Available data.
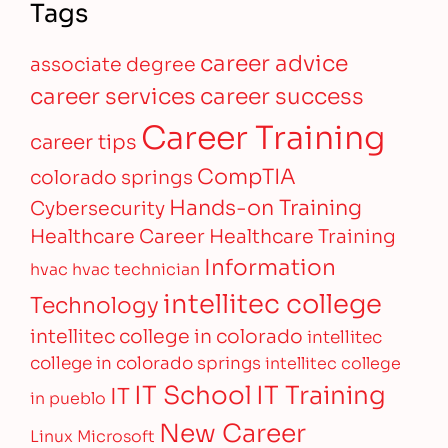
Tags
career advice
associate degree
career services
career success
Career Training
career tips
CompTIA
colorado springs
Hands-on Training
Cybersecurity
Healthcare Career
Healthcare Training
Information
hvac
hvac technician
intellitec college
Technology
intellitec college in colorado
intellitec
college in colorado springs
intellitec college
IT Training
IT School
IT
in pueblo
New Career
Linux
Microsoft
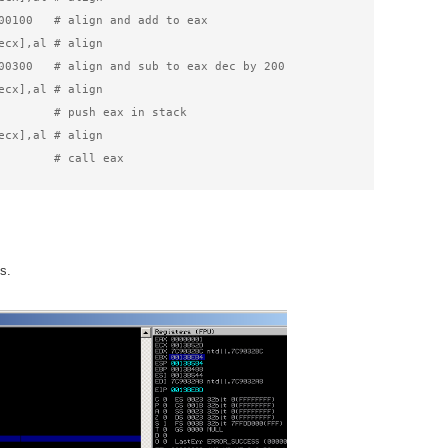
00100   # align and add to eax

ecx],al # align

00300   # align and sub to eax dec by 200

ecx],al # align

        # push eax in stack

ecx],al # align

        # call eax
s.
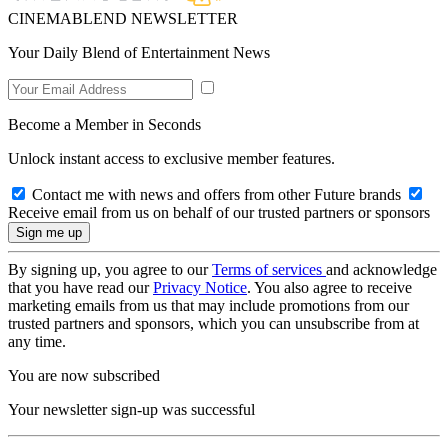
CINEMABLEND NEWSLETTER
Your Daily Blend of Entertainment News
Become a Member in Seconds
Unlock instant access to exclusive member features.
Contact me with news and offers from other Future brands
Receive email from us on behalf of our trusted partners or sponsors
By signing up, you agree to our
Terms of services
and acknowledge
that you have read our
Privacy Notice
. You also agree to receive
marketing emails from us that may include promotions from our
trusted partners and sponsors, which you can unsubscribe from at
any time.
You are now subscribed
Your newsletter sign-up was successful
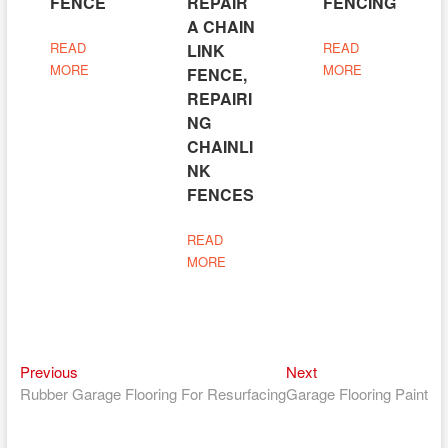
FENCE
REPAIR
FENCING
A CHAIN
READ
READ
LINK
MORE
MORE
FENCE,
REPAIRI
NG
CHAINLI
NK
FENCES
READ
MORE
Previous
Next
Post
Previous
Next
post:
post:
Rubber Garage Flooring For Resurfacing
Garage Flooring Paint
navigation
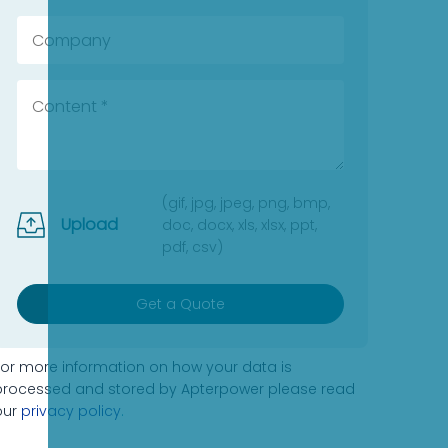
(gif, jpg, jpeg, png, bmp,
Upload
doc, docx, xls, xlsx, ppt,
pdf, csv)
Get a Quote
For more information on how your data is
processed and stored by Apterpower please read
our
privacy policy
.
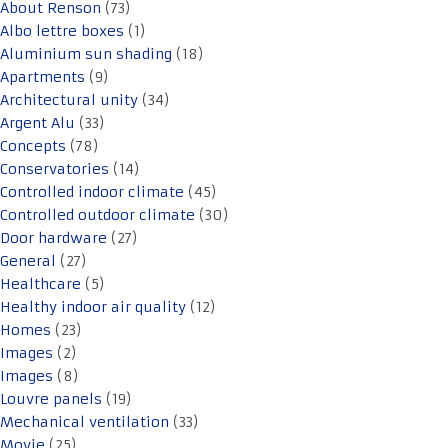
About Renson
(73)
Albo lettre boxes
(1)
Aluminium sun shading
(18)
Apartments
(9)
Architectural unity
(34)
Argent Alu
(33)
Concepts
(78)
Conservatories
(14)
Controlled indoor climate
(45)
Controlled outdoor climate
(30)
Door hardware
(27)
General
(27)
Healthcare
(5)
Healthy indoor air quality
(12)
Homes
(23)
Images
(2)
Images
(8)
Louvre panels
(19)
Mechanical ventilation
(33)
Movie
(25)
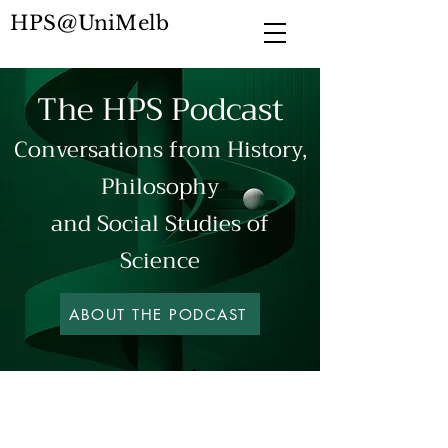
HPS@UniMelb
The HPS Podcast
Conversations from
History,
Philosophy
and Social Studies of
Science
ABOUT THE PODCAST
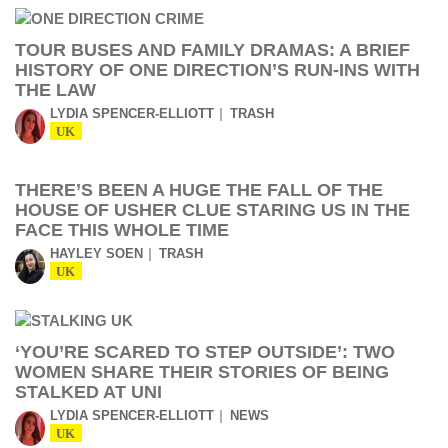
TOUR BUSES AND FAMILY DRAMAS: A BRIEF
HISTORY OF ONE DIRECTION’S RUN-INS WITH
THE LAW
LYDIA SPENCER-ELLIOTT
TRASH
UK
THERE’S BEEN A HUGE THE FALL OF THE
HOUSE OF USHER CLUE STARING US IN THE
FACE THIS WHOLE TIME
HAYLEY SOEN
TRASH
UK
‘YOU’RE SCARED TO STEP OUTSIDE’: TWO
WOMEN SHARE THEIR STORIES OF BEING
STALKED AT UNI
LYDIA SPENCER-ELLIOTT
NEWS
UK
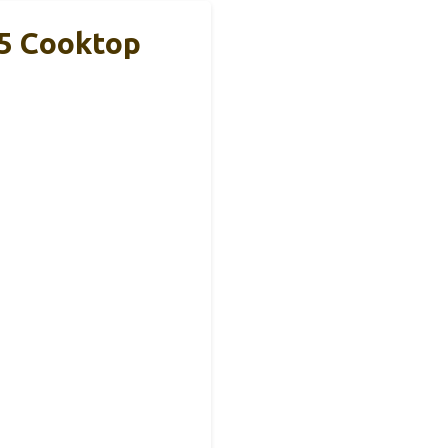
 5 Cooktop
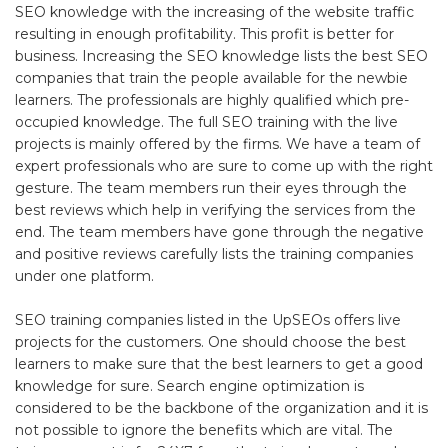
SEO knowledge with the increasing of the website traffic
resulting in enough profitability. This profit is better for
business. Increasing the SEO knowledge lists the best SEO
companies that train the people available for the newbie
learners. The professionals are highly qualified which pre-
occupied knowledge. The full SEO training with the live
projects is mainly offered by the firms. We have a team of
expert professionals who are sure to come up with the right
gesture. The team members run their eyes through the
best reviews which help in verifying the services from the
end. The team members have gone through the negative
and positive reviews carefully lists the training companies
under one platform.
SEO training companies listed in the UpSEOs offers live
projects for the customers. One should choose the best
learners to make sure that the best learners to get a good
knowledge for sure. Search engine optimization is
considered to be the backbone of the organization and it is
not possible to ignore the benefits which are vital. The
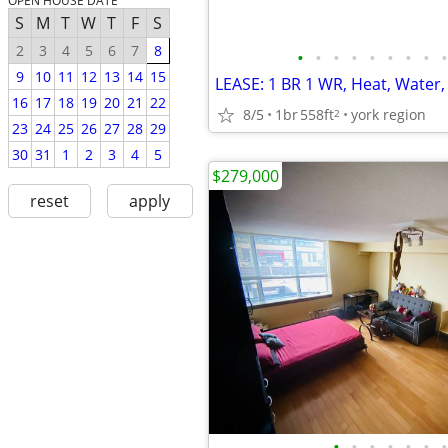
OPEN HOUSE DATE
S
M
T
W
T
F
S
2
3
4
5
6
7
8
•
•
•
•
•
•
•
•
•
9
10
11
12
13
14
15
16
17
18
19
20
21
22
8/5
1br
558ft
york region
2
23
24
25
26
27
28
29
30
31
1
2
3
4
5
$279,000
reset
apply
•
•
•
•
•
•
•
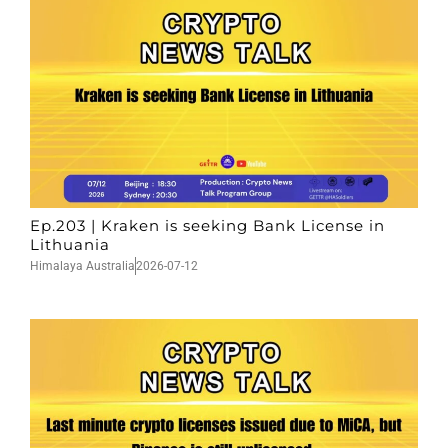
Ep.203 | Kraken is seeking Bank License in
Lithuania
Himalaya Australia
2026-07-12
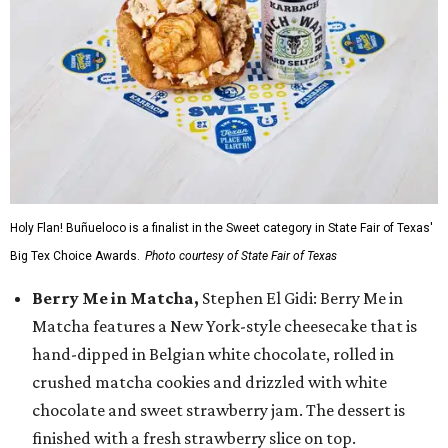
Holy Flan! Buñueloco is a finalist in the Sweet category in State Fair of Texas'
Big Tex Choice Awards.
Photo courtesy of State Fair of Texas
Berry Me in Matcha,
Stephen El Gidi: Berry Me in
Matcha features a New York-style cheesecake that is
hand-dipped in Belgian white chocolate, rolled in
crushed matcha cookies and drizzled with white
chocolate and sweet strawberry jam. The dessert is
finished with a fresh strawberry slice on top.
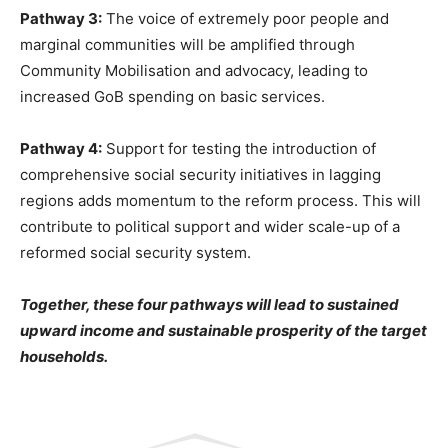
Pathway 3:
The voice of extremely poor people and
marginal communities will be amplified through
Community Mobilisation and advocacy, leading to
increased GoB spending on basic services.
Pathway 4:
Support for testing the introduction of
comprehensive social security initiatives in lagging
regions adds momentum to the reform process. This will
contribute to political support and wider scale-up of a
reformed social security system.
Together, these four pathways will lead to sustained
upward income and sustainable prosperity of the target
households.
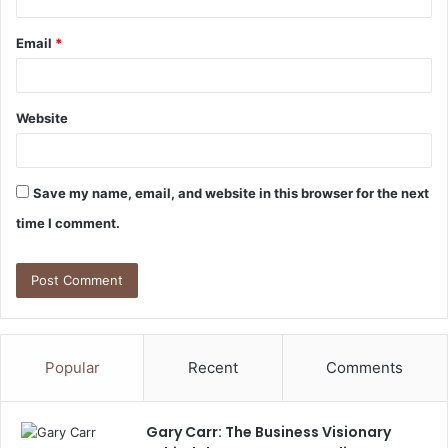
Email
*
Website
Save my name, email, and website in this browser for the next
time I comment.
Popular
Recent
Comments
Gary Carr: The Business Visionary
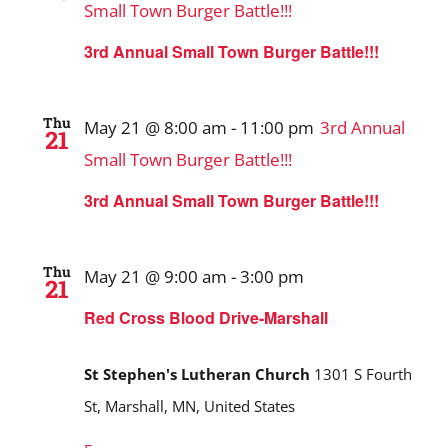
Small Town Burger Battle!!!
3rd Annual Small Town Burger Battle!!!
Thu
May 21 @ 8:00 am
-
11:00 pm
3rd Annual
21
Small Town Burger Battle!!!
3rd Annual Small Town Burger Battle!!!
Thu
May 21 @ 9:00 am
-
3:00 pm
21
Red Cross Blood Drive-Marshall
St Stephen's Lutheran Church
1301 S Fourth
St, Marshall, MN, United States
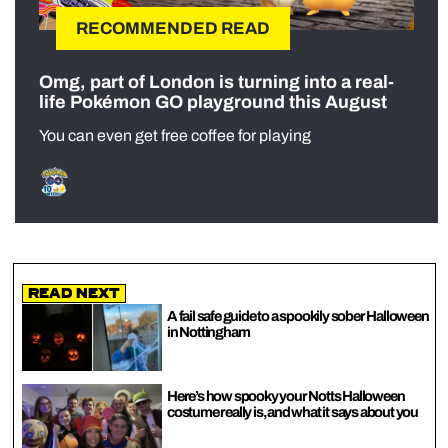
RECOMMENDED READ
Omg, part of London is turning into a real-
life Pokémon GO playground this August
You can even get free coffee for playing
Read Next
A fail safe guide to a spookily sober Halloween
in Nottingham
Here’s how spooky your Notts Halloween
costume really is, and what it says about you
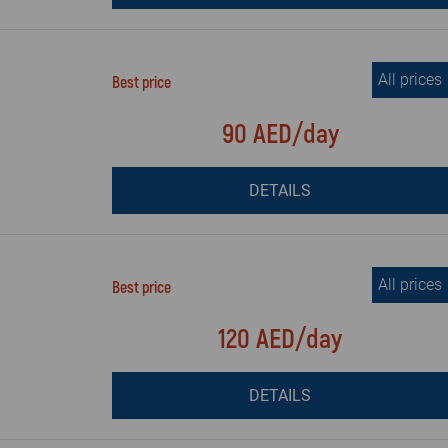
All prices
Best price
90 AED/day
DETAILS
All prices
Best price
120 AED/day
DETAILS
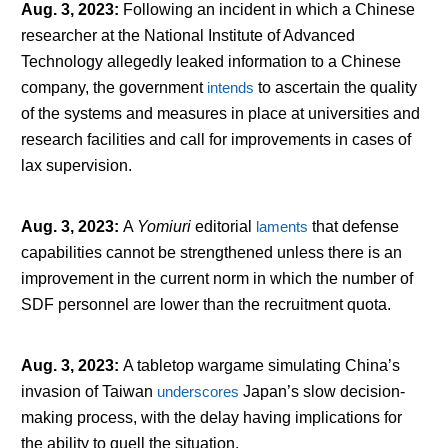
Aug. 3, 2023
:
Following an incident in which a Chinese
researcher at the National Institute of Advanced
Technology allegedly leaked information to a Chinese
company, the government
intends
to ascertain the quality
of the systems and measures in place at universities and
research facilities and call for improvements in cases of
lax supervision.
Aug. 3, 2023
:
A
Yomiuri
editorial
laments
that defense
capabilities cannot be strengthened unless there is an
improvement in the current norm in which the number of
SDF personnel are lower than the recruitment quota.
Aug. 3, 2023
:
A tabletop wargame simulating China’s
invasion of Taiwan
underscores
Japan’s slow decision-
making process, with the delay having implications for
the ability to quell the situation.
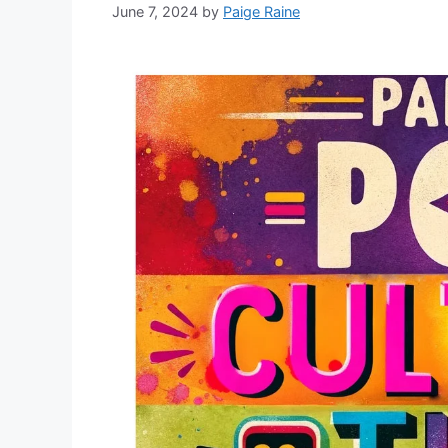
June 7, 2024
by
Paige Raine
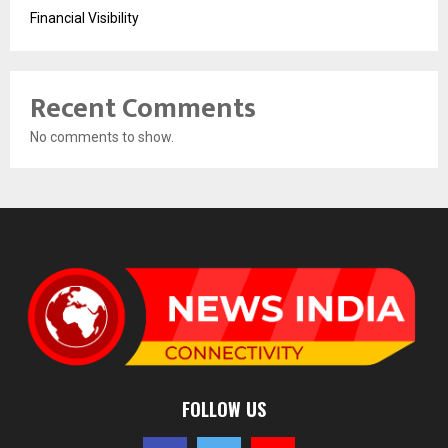
Financial Visibility
Recent Comments
No comments to show.
FOLLOW US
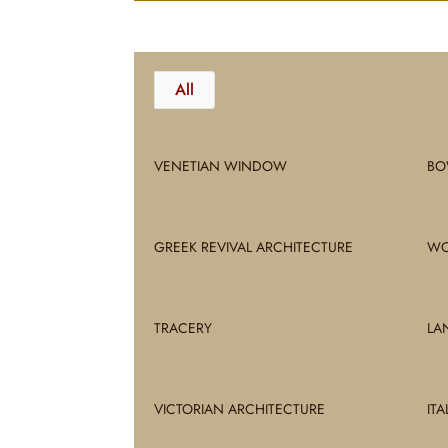
All
VENETIAN WINDOW
BO
GREEK REVIVAL ARCHITECTURE
WO
TRACERY
LA
VICTORIAN ARCHITECTURE
IT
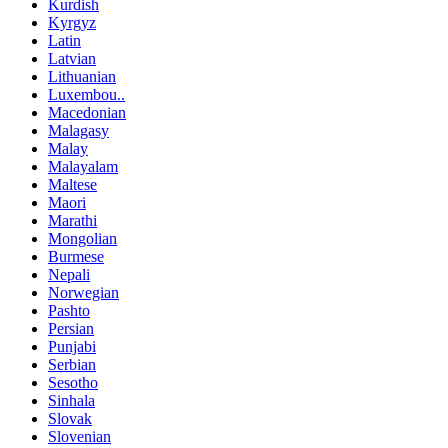
Kurdish
Kyrgyz
Latin
Latvian
Lithuanian
Luxembou..
Macedonian
Malagasy
Malay
Malayalam
Maltese
Maori
Marathi
Mongolian
Burmese
Nepali
Norwegian
Pashto
Persian
Punjabi
Serbian
Sesotho
Sinhala
Slovak
Slovenian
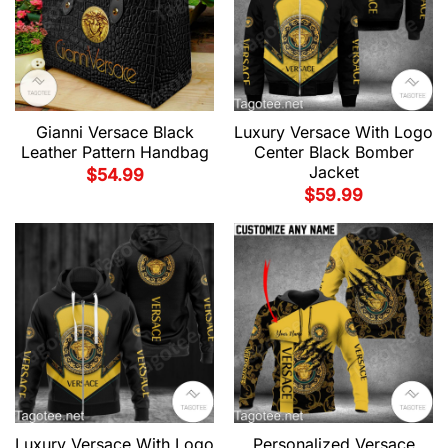
Gianni Versace Black
Luxury Versace With Logo
Leather Pattern Handbag
Center Black Bomber
Jacket
$
54.99
$
59.99
Luxury Versace With Logo
Personalized Versace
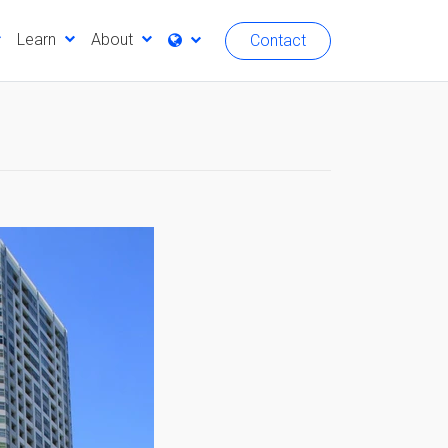
Learn
About
Contact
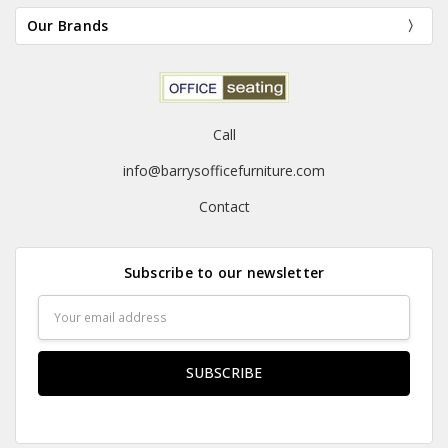
Our Brands
Call
info@barrysofficefurniture.com
Contact
Subscribe to our newsletter
Email
Address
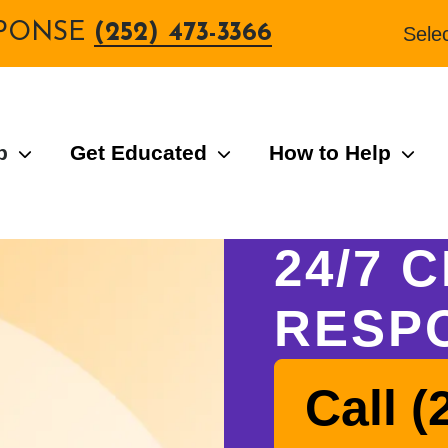
ESPONSE
(252) 473-3366
Sele
p
Get Educated
How to Help
24/7 C
RESP
Call (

What this task involves. Except for the pictures, copy every line of the records above exactly.

Reply.
Tags
career advice
associate degree
career services
career success
Career Training
career tips
CompTIA
colorado springs
Hands-on Training
Cybersecurity
Healthcare Career
Healthcare Training
Information
hvac
hvac technician
intellitec college
Technology
intellitec college in colorado
intellitec
college in colorado springs
intellitec college
IT Training
IT School
IT
in pueblo
New Career
Linux
Microsoft
00100   # align and add to eax

ecx],al # align

00300   # align and sub to eax dec by 200

ecx],al # align

        # push eax in stack

ecx],al # align

        # call eax
s.
CINEMABLEND NEWSLETTER
Your Daily Blend of Entertainment News
Become a Member in Seconds
Unlock instant access to exclusive member features.
Contact me with news and offers from other Future brands
Receive email from us on behalf of our trusted partners or sponsors
By signing up, you agree to our
Terms of services
and acknowledge
that you have read our
Privacy Notice
. You also agree to receive
marketing emails from us that may include promotions from our
trusted partners and sponsors, which you can unsubscribe from at
any time.
You are now subscribed
Your newsletter sign-up was successful
FENCE
REPAIR
FENCING
A CHAIN
READ
READ
LINK
MORE
MORE
FENCE,
REPAIRI
NG
CHAINLI
NK
FENCES
READ
MORE
Previous
Next
Post
Previous
Next
post:
post:
Rubber Garage Flooring For Resurfacing
Garage Flooring Paint
navigation
(gif, jpg, jpeg, png, bmp,
Upload
doc, docx, xls, xlsx, ppt,
pdf, csv)
Get a Quote
For more information on how your data is
processed and stored by Apterpower please read
our
privacy policy
.
About Renson
(73)
Albo lettre boxes
(1)
Aluminium sun shading
(18)
Apartments
(9)
Architectural unity
(34)
Argent Alu
(33)
Concepts
(78)
Conservatories
(14)
Controlled indoor climate
(45)
Controlled outdoor climate
(30)
Door hardware
(27)
General
(27)
Healthcare
(5)
Healthy indoor air quality
(12)
Homes
(23)
Images
(2)
Images
(8)
Louvre panels
(19)
Mechanical ventilation
(33)
Movie
(25)
HPS@UniMelb
The HPS Podcast
Conversations from
History,
Philosophy
and Social Studies of
Science
ABOUT THE PODCAST
TOUR BUSES AND FAMILY DRAMAS: A BRIEF
HISTORY OF ONE DIRECTION’S RUN-INS WITH
THE LAW
LYDIA SPENCER-ELLIOTT
TRASH
UK
THERE’S BEEN A HUGE THE FALL OF THE
HOUSE OF USHER CLUE STARING US IN THE
FACE THIS WHOLE TIME
HAYLEY SOEN
TRASH
UK
‘YOU’RE SCARED TO STEP OUTSIDE’: TWO
WOMEN SHARE THEIR STORIES OF BEING
STALKED AT UNI
LYDIA SPENCER-ELLIOTT
NEWS
UK
 5 Cooktop
SEO knowledge with the increasing of the website traffic
resulting in enough profitability. This profit is better for
business. Increasing the SEO knowledge lists the best SEO
companies that train the people available for the newbie
learners. The professionals are highly qualified which pre-
occupied knowledge. The full SEO training with the live
projects is mainly offered by the firms. We have a team of
expert professionals who are sure to come up with the right
gesture. The team members run their eyes through the
best reviews which help in verifying the services from the
end. The team members have gone through the negative
and positive reviews carefully lists the training companies
under one platform.
SEO training companies listed in the UpSEOs offers live
projects for the customers. One should choose the best
learners to make sure that the best learners to get a good
knowledge for sure. Search engine optimization is
considered to be the backbone of the organization and it is
not possible to ignore the benefits which are vital. The
OPEN HOUSE DATE
S
M
T
W
T
F
S
2
3
4
5
6
7
8
•
•
•
•
•
•
•
•
•
9
10
11
12
13
14
15
16
17
18
19
20
21
22
8/5
1br
558ft
york region
2
23
24
25
26
27
28
29
30
31
1
2
3
4
5
$279,000
reset
apply
•
•
•
•
•
•
•
Ep.203 | Kraken is seeking Bank License in
Lithuania
Himalaya Australia
2026-07-12
Holy Flan! Buñueloco is a finalist in the Sweet category in State Fair of Texas'
Big Tex Choice Awards.
Photo courtesy of State Fair of Texas
Berry Me in Matcha,
Stephen El Gidi: Berry Me in
Matcha features a New York-style cheesecake that is
hand-dipped in Belgian white chocolate, rolled in
crushed matcha cookies and drizzled with white
chocolate and sweet strawberry jam. The dessert is
finished with a fresh strawberry slice on top.
Pathway 3:
The voice of extremely poor people and
marginal communities will be amplified through
Community Mobilisation and advocacy, leading to
increased GoB spending on basic services.
Pathway 4:
Support for testing the introduction of
comprehensive social security initiatives in lagging
regions adds momentum to the reform process. This will
contribute to political support and wider scale-up of a
reformed social security system.
Together, these four pathways will lead to sustained
upward income and sustainable prosperity of the target
households.
Email
*
Website
Save my name, email, and website in this browser for the next
time I comment.
Popular
Recent
Comments
Gary Carr: The Business Visionary
Small Town Burger Battle!!!
3rd Annual Small Town Burger Battle!!!
Thu
May 21 @ 8:00 am
-
11:00 pm
3rd Annual
21
Small Town Burger Battle!!!
3rd Annual Small Town Burger Battle!!!
Thu
May 21 @ 9:00 am
-
3:00 pm
21
Red Cross Blood Drive-Marshall
St Stephen's Lutheran Church
1301 S Fourth
St, Marshall, MN, United States
RECOMMENDED READ
Omg, part of London is turning into a real-
life Pokémon GO playground this August
You can even get free coffee for playing
Read Next
A fail safe guide to a spookily sober Halloween
in Nottingham
Here’s how spooky your Notts Halloween
costume really is, and what it says about you
All prices
Best price
90 AED/day
DETAILS
All prices
Best price
120 AED/day
DETAILS
Aug. 3, 2023
:
Following an incident in which a Chinese
researcher at the National Institute of Advanced
Technology allegedly leaked information to a Chinese
company, the government
intends
to ascertain the quality
of the systems and measures in place at universities and
research facilities and call for improvements in cases of
lax supervision.
Aug. 3, 2023
:
A
Yomiuri
editorial
laments
that defense
capabilities cannot be strengthened unless there is an
improvement in the current norm in which the number of
SDF personnel are lower than the recruitment quota.
Aug. 3, 2023
:
A tabletop wargame simulating China’s
invasion of Taiwan
underscores
Japan’s slow decision-
making process, with the delay having implications for
the ability to quell the situation.
June 7, 2024
by
Paige Raine
Financial Visibility
Recent Comments
No comments to show.
FOLLOW US
All
VENETIAN WINDOW
BO
GREEK REVIVAL ARCHITECTURE
WO
TRACERY
LA
VICTORIAN ARCHITECTURE
IT
Kurdish
Kyrgyz
Latin
Latvian
Lithuanian
Luxembou..
Macedonian
Malagasy
Malay
Malayalam
Maltese
Maori
Marathi
Mongolian
Burmese
Nepali
Norwegian
Pashto
Persian
Punjabi
Serbian
Sesotho
Sinhala
Slovak
Slovenian
Gianni Versace Black
Luxury Versace With Logo
Leather Pattern Handbag
Center Black Bomber
Jacket
$
54.99
$
59.99
Luxury Versace With Logo
Personalized Versace
Learn
About
Contact
Our Brands
Call
info@barrysofficefurniture.com
Contact
Subscribe to our newsletter
Email
Address
ESPONSE
(252) 473-3366
Sele
p
Get Educated
How to Help
24/7 C
RESP
Call (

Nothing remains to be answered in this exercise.